His next act is Elementary Robotics, which develops robotics for manufacturing. Elementary Robotics, based in Los Angeles, was incubated at Pasadena’s Idealab.
Founded in 2017, Elementary Robotics recently landed a $12.7 million Series A round of funding, including investment from customer Toyota.
Elementary Robotics is in deployment with customers who track thousands of parts. Its system is constantly retraining algorithms for improvements to companies’ inspections.
“Using the NVIDIA Jetson edge AI platform, we put quite a bit of engineering effort into tracking for 100 percent of inferences, at high frame rates,” said Barnehama, the company’s CEO.
Jetson for Inspections
Elementary Robotics has developed its own hardware and software for inspections used in manufacturing. It offers a Jetson-powered robot that can examine parts for defects.

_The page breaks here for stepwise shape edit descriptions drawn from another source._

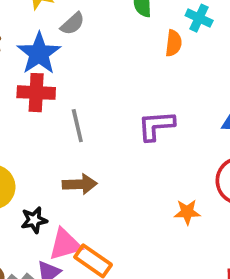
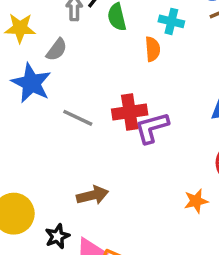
red cross: (36, 93) -> (130, 112), moved
gray line: (77, 126) -> (78, 118), moved, turned -40

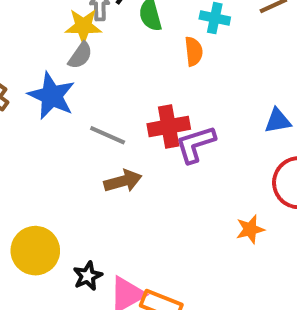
yellow star: (20, 28) -> (83, 26), moved
brown arrow: (93, 195) -> (123, 181), moved

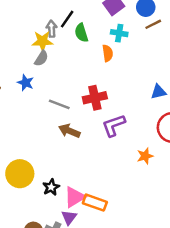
blue star: (52, 96) -> (26, 83), size x0.6
purple L-shape: (195, 144) -> (114, 125), moved
brown arrow: (123, 181) -> (69, 131), turned -140

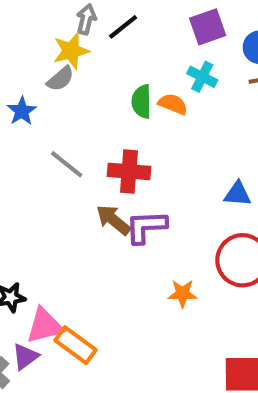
gray arrow: (52, 29) -> (86, 19), moved
green semicircle: (81, 33) -> (142, 101), moved
yellow star: (42, 41) -> (71, 51), turned -30
orange semicircle: (108, 53) -> (173, 104), turned -77
brown arrow: (69, 131) -> (113, 220), moved

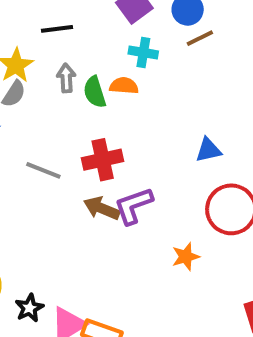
gray arrow: (86, 19) -> (66, 78), moved
black line: (123, 27) -> (57, 29), turned 48

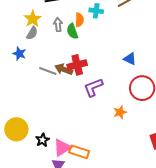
orange semicircle: (124, 86) -> (79, 20), moved, turned 88
blue triangle: (208, 150) -> (130, 59), turned 40
brown arrow: (102, 208) -> (64, 69), moved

It aims to improve quality with better tracking of parts and problems.
Detecting the smallest of defects on a fast moving production line requires processing of high-resolution camera data with AI in real time. This is made possible with the embedded CUDA-enabled GPU and the CUDA-X AI software on Jetson. As the Jetson platform makes decisions from video streams, these are all ingested into its cloud database so that customers are able to observe and query the data.
The results, along with the live video, are also then published to the Elementary Robotics web application, which can be accessed from anywhere.
Elementary Robotics’ system also enables companies to inspect parts from suppliers before putting them into the production line, avoiding costly failures. It is used for inspections of assemblies on production lines as well as for quality control at post-production.
Its applications include inspections of electronic printed circuit boards and assemblies, automotive components, and gears for light industrial use. Elementary Robotics customers also use its platform in packaging and consumer goods such as bottles, caps and labels.
“Everyone’s demand for quality is always going up,” said Barnehama. “We run real-time inference on the edge with NVIDIA systems for inspections to help improve quality.”
The Jetson platform recently demonstrated leadership in MLPerf AI inference benchmarks in SoC-based edge devices for computer vision and conversational AI use cases.
Elementary Robotics is a member of NVIDIA Inception, a virtual accelerator program that helps startups in AI and data science get to market faster.
Traceability of Operations
The startup’s Jetson-enabled machine learning system can handle split-second anomaly detection to catch mistakes on the production lines. And when there’s a defective part returned, companies that rely on Elementary Robotics can try to understand how it happened. Use cases include electronics, automotive, medical, consumer packaged goods, logistics and other applications.
For manufacturers, such traceability of operations is important so that companies can go back and find and fix the causes of problems for improved reliability, said Barnehama.
“You want to be able to say, ‘OK, this defective item got returned, let me look up when it was inspected and make sure I have all the inspection data,’” added Barnehama.
NVIDIA Jetson is used by enterprise customers, developers and DIY enthusiasts for creating AI applications, as well as students and educators for learning and teaching AI.